After the Scuderia, I couldn’t imagine the brand could possibly outdo itself. Then came the 458 Italia. Unbelievably it really was quicker. Too quick, even. How would an untrained driver handle a car this fast? But the engine overrun, the burble of backfire as an engine burns off excess gasoline, was suddenly gone. Ferrari was using all of its available energy more wisely, but at a cost of some of the audible loveliness.
And so comes the 488 GTB and Spider models, replacing the 458. And with it comes the biggest change since Ferrari completely abandoned the manual transmission.

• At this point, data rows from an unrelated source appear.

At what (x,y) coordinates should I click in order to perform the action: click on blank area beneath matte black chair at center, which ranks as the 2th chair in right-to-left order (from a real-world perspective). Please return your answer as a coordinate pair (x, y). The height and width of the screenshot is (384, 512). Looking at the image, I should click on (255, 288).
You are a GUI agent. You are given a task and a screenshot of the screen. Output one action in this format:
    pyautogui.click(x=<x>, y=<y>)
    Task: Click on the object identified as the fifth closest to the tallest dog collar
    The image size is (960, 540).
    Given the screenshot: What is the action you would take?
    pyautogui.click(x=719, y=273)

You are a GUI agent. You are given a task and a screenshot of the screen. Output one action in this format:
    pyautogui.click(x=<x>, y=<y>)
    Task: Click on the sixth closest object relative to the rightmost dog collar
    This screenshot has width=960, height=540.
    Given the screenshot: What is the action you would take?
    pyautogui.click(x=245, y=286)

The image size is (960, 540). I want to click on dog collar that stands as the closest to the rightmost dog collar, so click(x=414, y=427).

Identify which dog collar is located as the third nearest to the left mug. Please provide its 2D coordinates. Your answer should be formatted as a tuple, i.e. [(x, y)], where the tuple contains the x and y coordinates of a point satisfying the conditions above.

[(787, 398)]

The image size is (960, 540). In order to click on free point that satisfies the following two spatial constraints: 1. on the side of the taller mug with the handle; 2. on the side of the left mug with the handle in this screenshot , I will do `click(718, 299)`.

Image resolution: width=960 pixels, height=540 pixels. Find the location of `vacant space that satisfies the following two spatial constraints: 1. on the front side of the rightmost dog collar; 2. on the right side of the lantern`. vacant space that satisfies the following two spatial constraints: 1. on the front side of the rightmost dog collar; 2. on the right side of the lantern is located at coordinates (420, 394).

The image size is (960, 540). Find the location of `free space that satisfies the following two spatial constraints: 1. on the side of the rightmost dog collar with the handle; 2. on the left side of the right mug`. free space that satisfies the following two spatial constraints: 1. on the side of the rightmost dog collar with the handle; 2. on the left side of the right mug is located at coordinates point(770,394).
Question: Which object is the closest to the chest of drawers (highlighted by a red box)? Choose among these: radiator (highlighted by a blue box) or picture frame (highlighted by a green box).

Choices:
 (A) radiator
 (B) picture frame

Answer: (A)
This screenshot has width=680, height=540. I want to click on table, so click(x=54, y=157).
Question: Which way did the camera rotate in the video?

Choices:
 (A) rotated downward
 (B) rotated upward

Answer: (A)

Ferrari has traded the naturally breathing V-8 for one that is aided by a turbocharger. The change comes for two reasons: it produces less carbon dioxide, and it allows for even more power out of the V-8 without having to make it physically bigger.

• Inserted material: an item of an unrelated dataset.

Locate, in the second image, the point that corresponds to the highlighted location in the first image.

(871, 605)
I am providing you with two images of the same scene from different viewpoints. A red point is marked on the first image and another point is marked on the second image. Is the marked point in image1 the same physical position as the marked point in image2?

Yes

Is the new 661-horsepower motor as special as the outgoing? It isn’t. Sorry, I wish it were. It no longer revs to such highs, and the sound isn’t as good. It is less Ferrari.
Is it still amazing? It is. There is actually more get-go at any moment that even before, with 560 pound-feet of torque available at a low 3,000 rpm. Sixty mph arrives in less than three seconds, which is insanity, and 125 mph will appear on the digital readout about five seconds later. It’s a new kind of power for a Ferrari, and an intoxicating one. But the delirious sound of a fighter plane under full propulsion is gone. I prefer the 458 over the 488 in most ways.
But, perhaps, this is the more relevant question: if the 488 was your first experience in a Ferrari, would it snap you into a different universe? Does it continue to function like automotive Ayahuasca?
Yes to both. Totally and completely. The 488 mushes marrow and cooks the brain, even more completely than the 360 Modena (which is now considered slow). It is still totally and thoroughly Ferrari, if a different kind.
But, interestingly, the 488 has managed to sever my expectations, those definitive reference points which began with the 360 and evolved to the 458 Speciale (probably my favorite Ferrari ever). If this is a very different Ferrari — and it is — it means that the next model after the 488 will continue to evolve as well. The company will get ever better at these new breed of engines, and I can’t even guess what the next generation might bring.
And for that, I’m excited all over again. The follow-up (the 495, maybe?) will be new and exciting and a surprise. Which is exactly what makes Ferrari so special.